I had been envisioning the same uproc-module strategy for through-hole construction - should have included links - my bad - (ebay 'arduino nano') or (ebay 'meduino nano')...

 

[Alan B]

The Nano's don't help this design as much as the Teensy does. The ATMega 328 is just a bit shy of what is needed in the ADC department. If we want to do 8S, plus the current and voltages we need 11 ADCs where the 328 has 8 and the Teensy with U4 processor has 11 (12 actually but one is pre-empted to an LED). Even at 6S we need 9 ADCs which caused me to add a MUX chip, so this saves that chip too.

So here is what it might look like with a Teensy:

There may not be enough room for 8S differential amplifiers.

I searched Digikey for through-hole differential amps and did not find anything reasonable. There were a couple but they were expensive and not small enough.
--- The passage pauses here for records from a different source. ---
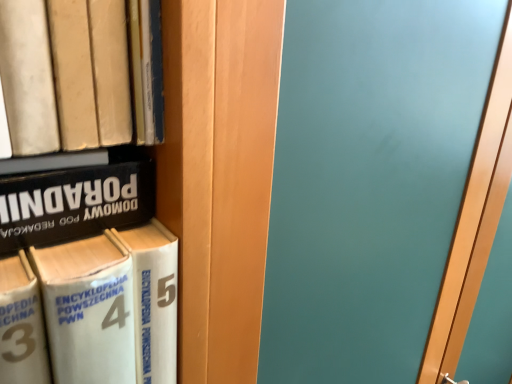 This screenshot has height=384, width=512. What are the coordinates of `black matte book at upper left` in the screenshot? It's located at (76, 200).

What is the approximate height of black matte book at upper left?

1.90 inches.

Measure the distance between point (36,227) and camera.

Point (36,227) is 11.57 inches away from camera.

Describe the element at coordinates (76, 200) in the screenshot. I see `black matte book at upper left` at that location.

Find the location of a particular element. This screenshot has width=512, height=384. black matte book at upper left is located at coordinates (76, 200). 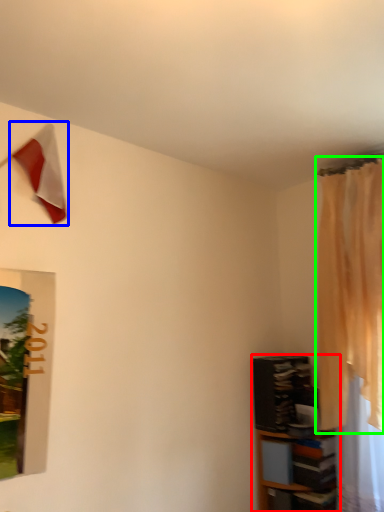 Question: Which object is the closest to the shelf (highlighted by a red box)? Choose among these: flag (highlighted by a blue box) or curtain (highlighted by a green box).

Choices:
 (A) flag
 (B) curtain

Answer: (B) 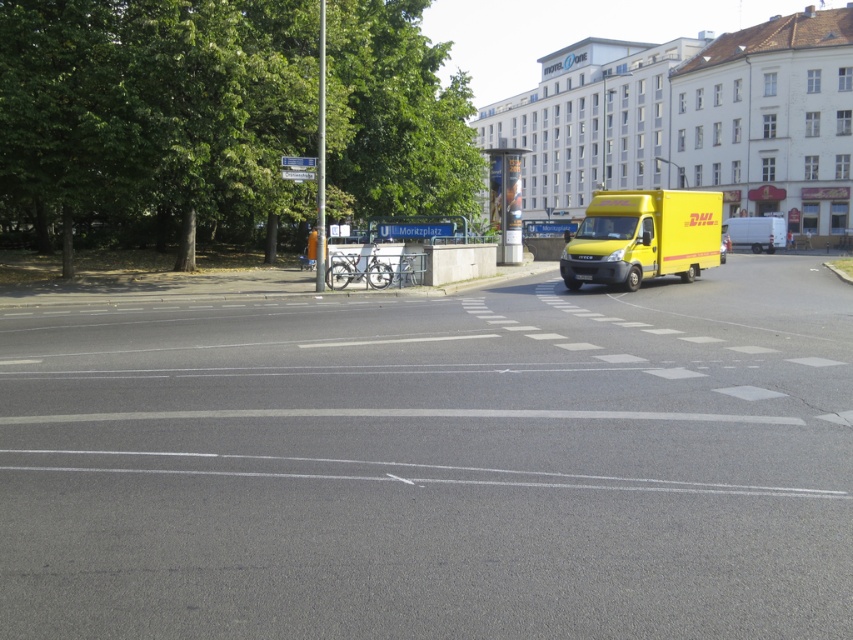 Does point (305, 67) come in front of point (587, 224)?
There is not much room either.

The current sensor is also only available in SMT.

The cost goes up about ten to fifteen dollars, but risk is reduced.

The USB interface is nice, however it is not isolated so presents some risks. The serial port before was not isolated so this is similar.

Another thing I like about the U4 is that it has a temperature sensor which gives environmental temperature. This is not battery temperature but it is useful.

 

[fredsparkle]

Can we see a schematic?

Thanks

 

[Alan B]

Hi Fred.

Schematic is not presentable at this time. It is mostly in separate index card notes or in my head. I was entering it but now sidetracked with the Tiny. In order to give freedom to the PC layout I let the schematic float a bit. Many things have flexibility with where they can go, so it makes the PC layout easier and cleaner to let layout drive things.

Did you have something specific you were wondering about?